McCrory says teacher raises should come earlier

Published November 15, 2013

by Gary Robertson, Associated Press, printed in Charlotte Observer, November 15, 2013.

N.C. Gov. Pat McCrory said Thursday his administration is looking at many options to increase pay for public school teachers, including offering raises earlier in an educator's career as an incentive to stay in the profession.

The governor said he's also considering greater emphasis on performance-based pay and higher salaries for teachers in high-demand fields such as math and science. Traditional across-the-board pay increases also are possible, he said.

"Several options are on the plate," he said outside the Executive Mansion before lunch with the North Carolina Business Committee for Education, a group of education-minded business leaders.

North Carolina teachers have had one annual raise in the past five years. A teacher with a bachelor's degree who started in the 2009-10 school year making a base salary of $30,430 just about $400 more this year.

The average starting teacher salary nationwide was $35,672 in 2011-12, according to the National Education Association. Not counting additional funds offered by some districts or having an advanced degree, a North Carolina teacher must have 10 years of experience to reach that salary level today.

The low salaries, combined with spending reductions for teacher assistants and supplies, have contributed to low morale for many teachers, leading to some demonstrations outside schools and at McCrory's office one day last week.

McCrory said he would take input from many groups, including his teacher advisory committee and the business leaders group, before offering proposals to the Legislature. He said shifting pay raises toward the beginning of a teacher's career could help lower attrition rates, but he gave no detailed proposal. The legislature meets in May.

"Right now the increase in their pay is happening so slowly that many of them may be leaving after the first several years, when we're losing potential good career teachers for life," McCrory told reporters.

The Republican governor offered in his budget a 1 percent across-the-board raise for teachers and state employees this year, but the GOP-led legislature didn't include it. McCrory and lawmakers have blamed Medicaid shortfalls for siphoning away money for those raises.

Democratic critics and the North Carolina Association of Educators argued Republicans have slashed education funding since taking charge of the legislature in 2011 and approved tax reductions that left less funds for public schools.
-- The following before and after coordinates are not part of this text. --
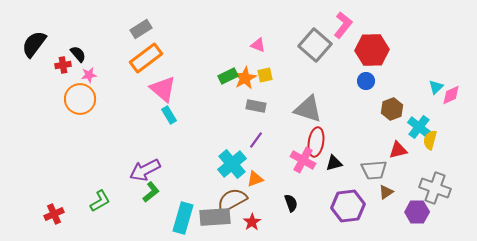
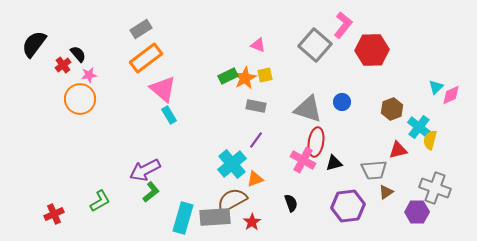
red cross at (63, 65): rotated 28 degrees counterclockwise
blue circle at (366, 81): moved 24 px left, 21 px down
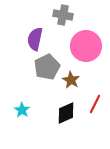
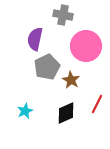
red line: moved 2 px right
cyan star: moved 3 px right, 1 px down; rotated 14 degrees clockwise
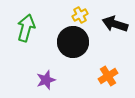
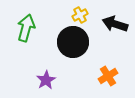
purple star: rotated 12 degrees counterclockwise
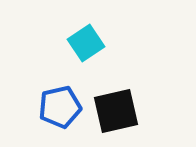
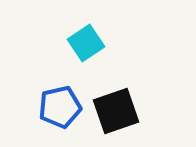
black square: rotated 6 degrees counterclockwise
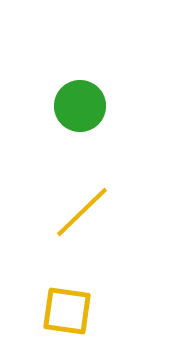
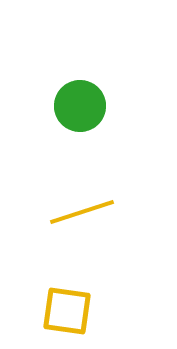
yellow line: rotated 26 degrees clockwise
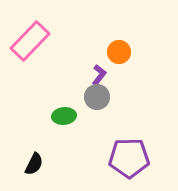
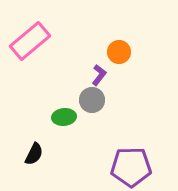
pink rectangle: rotated 6 degrees clockwise
gray circle: moved 5 px left, 3 px down
green ellipse: moved 1 px down
purple pentagon: moved 2 px right, 9 px down
black semicircle: moved 10 px up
McCrory said last week that problems with compensation and student testing have gone back five years — before he took office and before Republicans held control of the House and Senate.

This year's state budget also included phasing out a 10 percent salary supplement for teachers with a master's degree and another $253 per month for teachers with doctoral degrees. McCrory's administration has suggested the governor may want lawmakers to revisit ending the supplements.